Le charme d'une femme puissante se répand à travers le monde - Chapitre 114
Ru Feng jeta un rapide coup d'œil à son grand-père, se baissa pour ramasser le livre et resta silencieuse.
Yu Chi Huaiyang n'a pas insisté auprès de Ru Feng, mais a simplement dit : « Quoi qu'il arrive, une fois sur le champ de bataille, vous serez ennemis, et toutes les amitiés passées disparaîtront. Tu dois te souvenir de ta place. »
Ru Feng hocha la tête respectueusement : « Compris, grand-père. Je sais ce que je fais. » Ru Feng avait toujours eu l'impression que grand-père savait déjà tout sur Yun Tianze et lui, mais qu'il ne le disait pas. Bien sûr, s'il ne le disait pas, Ru Feng n'en aurait pas parlé de lui-même.
Yu Chi Huaiyang hocha la tête avec satisfaction et dit : « Venez, analysons à nouveau le terrain autour de la rivière Zaohe. »
Ru Feng répondit et s'avança pour parler à Yu Chi Huaiyang, mais son esprit était déjà ailleurs.
Ce soir-là, après avoir pris une douche, Ru Feng resta allongée dans son lit, incapable de trouver le sommeil. Elle demeurait là, silencieuse, plongée dans ses pensées dans l'obscurité.
Yun Tianze arrive, officiellement pour superviser l'armée, mais sur le champ de bataille, qui sait ce qu'il pourrait faire ? Cela pourrait bien déclencher une guerre. Bien que les royaumes de Zi Luo et de Chun Teng soient en conflit, Ru Feng associe rarement le royaume de Chun Teng à Yun Tianze. Or, voilà qu'il arrive soudainement, et Ru Feng est désormais en conflit ouvert avec lui, incapable de maintenir les apparences de paix.
Soupir, nous en sommes enfin arrivés là.
Ru Feng se souvint de sa dernière rencontre avec Yun Tianze. À ce moment-là, elle était partagée entre colère et tristesse, mais après l'avoir vu, elle n'avait prononcé que quelques mots. Elle pensait que chacun avait ses responsabilités et qu'on ne pouvait pas agir selon ses propres caprices. Finalement, Yun Tianze jeta la perle, et Ru Feng ne fut pas trop triste. Son seul regret était de ne plus jamais revoir Yun Tianze.

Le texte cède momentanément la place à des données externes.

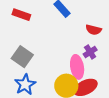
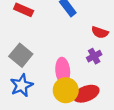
pink ellipse: (77, 67) -> (63, 71), moved

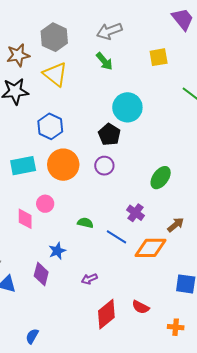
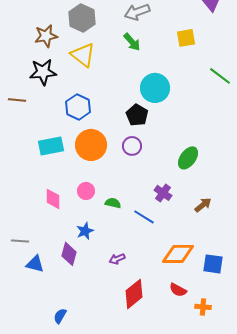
pink circle: (45, 204) -> (86, 191), moved
orange diamond: (151, 248) -> (178, 254), moved
red semicircle: (141, 307) -> (178, 290), moved

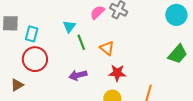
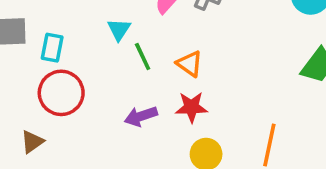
red star: (117, 73) -> (191, 107), moved

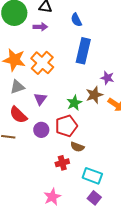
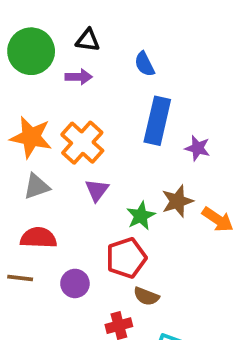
purple star: (107, 78) -> (198, 148), moved
purple triangle: (40, 99) -> (97, 190), moved
red semicircle: (18, 115) -> (38, 238), turned 138
purple circle: (41, 130) -> (75, 283), moved

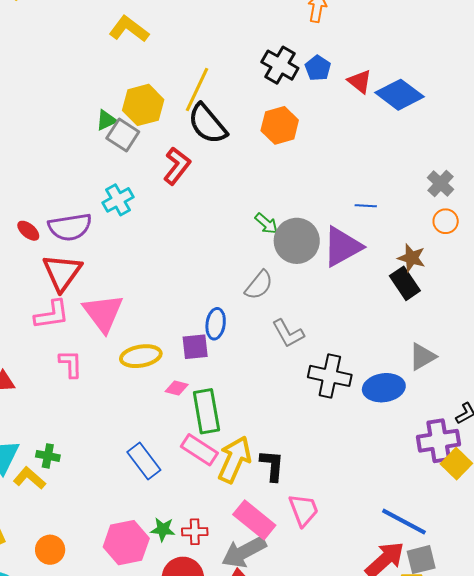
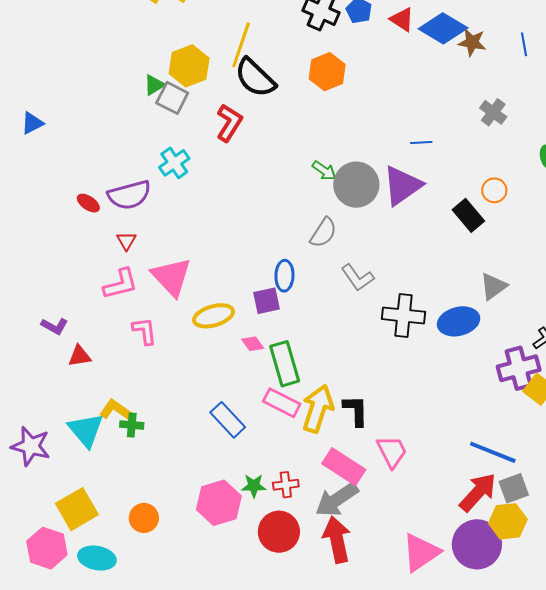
orange circle: (446, 221) -> (494, 190), moved
brown star: (412, 258) -> (472, 42), moved
red triangle: (62, 272) -> (126, 241), size x0.5
pink diamond: (177, 388) -> (253, 344), turned 45
yellow L-shape: (29, 478) -> (116, 410), moved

Je ne m'attendais pas à le voir maintenant, mais de cette façon.
Tout avait changé ! Tandis que le vent murmurait les quatre mots, peut-être que tout était resté identique à l'académie, mais les gens, eux, avaient changé. C'est pourquoi il avait lui aussi fui l'académie pour rejoindre le champ de bataille. Il n'aurait jamais imaginé y affronter ce qui l'attendait.
Ru Feng était perplexe, se demandant s'il devait en parler à d'autres, comme Mu Wenchen, qui avait toujours été au courant de sa relation avec Yun Tianze, et Yu Jue et Yu Bao, qui le savaient probablement déjà, donc il n'était pas nécessaire qu'il leur en parle.
Ru Feng passa la nuit plongé dans ses pensées, incapable de dormir, l'esprit embrouillé de réflexions sur de nombreuses choses.
Au beau milieu de la nuit, alors que Ru Feng s'endormait, il entendit soudain des cris de combat à l'extérieur
; le chaos régnait. Surpris, Ru Feng boucla sa ceinture et se précipita dehors, suivi de près par les hommes qui se trouvaient dans sa tente.
En apercevant la zone bruyante, qui semblait être la tente du maréchal, Ru Feng sursauta et n'osa pas s'attarder. Il utilisa aussitôt sa technique de légèreté pour s'y précipiter, laissant de nombreux autres sur place en un instant.
Lorsque Ru Feng et son groupe arrivèrent, ils ne purent distinguer que trois silhouettes sombres mêlées à d'autres soldats, encerclées par des hommes armés. Sans un mot, Ru Feng se jeta dans la mêlée. Il visa l'ennemi et ses coups d'épée, tels une vague déferlante, projetaient des éclairs argentés et une pression puissante sur l'adversaire.
L'arrivée de Ru Feng changea radicalement la situation. Rapidement, les trois hommes furent capturés. Mais lorsque Ru Feng se précipita pour les interroger, deux d'entre eux s'étaient déjà suicidés en serrant les dents, et le troisième était en réalité un général ennemi capturé par Ru Feng !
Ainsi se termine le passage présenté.